One night that autumn his uncle, John Ellis, stayed with the Thomas Madison family. By chance he had with him a copy of a Texas newspaper in which Guv found the name and address of the secretary of the State Executive Committee of the Texas People's Party. He wrote immediately, asking what might be a good place in Texas for a young lawyer to settle. The answer, with two names to contact, came back: Corsicana, in Navarro County. The name struck a responsive chord. The previous Christmas a friend who had spent a year in Texas had been reading to him from a book that listed names of Texas counties and towns. Corsicana had stuck in his memory. Accepting an invitation from a populist leader to address the Navarro County convention, he left for Texas in May 1894 with a few dollars for expenses and barely enough for a return ticket.
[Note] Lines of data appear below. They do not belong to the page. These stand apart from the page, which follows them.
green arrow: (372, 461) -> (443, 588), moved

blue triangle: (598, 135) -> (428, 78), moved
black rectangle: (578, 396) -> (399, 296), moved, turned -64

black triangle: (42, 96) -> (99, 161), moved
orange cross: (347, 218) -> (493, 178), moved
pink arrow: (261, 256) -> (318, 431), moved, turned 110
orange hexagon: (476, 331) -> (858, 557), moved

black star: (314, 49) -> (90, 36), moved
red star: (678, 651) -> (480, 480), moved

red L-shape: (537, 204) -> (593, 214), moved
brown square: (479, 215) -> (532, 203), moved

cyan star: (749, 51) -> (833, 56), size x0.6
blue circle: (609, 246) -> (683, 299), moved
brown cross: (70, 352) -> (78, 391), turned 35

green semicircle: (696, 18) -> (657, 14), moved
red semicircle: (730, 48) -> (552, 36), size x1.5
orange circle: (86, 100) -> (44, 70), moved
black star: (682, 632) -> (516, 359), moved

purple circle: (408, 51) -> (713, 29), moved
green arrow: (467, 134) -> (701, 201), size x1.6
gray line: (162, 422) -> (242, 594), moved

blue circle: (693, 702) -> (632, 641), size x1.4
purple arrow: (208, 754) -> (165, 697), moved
At the convention in Waco he spoke dramatically for William Jennings Bryan: suddenly Tom Gore was in demand as an orator throughout Texas. He spoke and debated until late October, then returned to Mississippi. In Navarro County, the populists won; they did not in Webster. Accompanied by his brother Dixie, Tom returned to Texas at the beginning of the new year. Helped by the Texas-Mississippi network, Dixie became deputy to the Navarro County district clerk. Guv, though, decided to give Mississippi one last chance. Populist sentiment was at its height. It was now or never. Returning to Walthall, he ran for the state legislature in the election of 1895. The Democrats, administering the death blow, accused Gore and the other populists of being “nigger lovers.” Campaigning brilliantly, he still almost won. When the final count was in, he had lost by thirty-two votes. On the last day of the year he left for Texas again. He vowed never to return “
until and unless
” he had been elected to the United States Senate.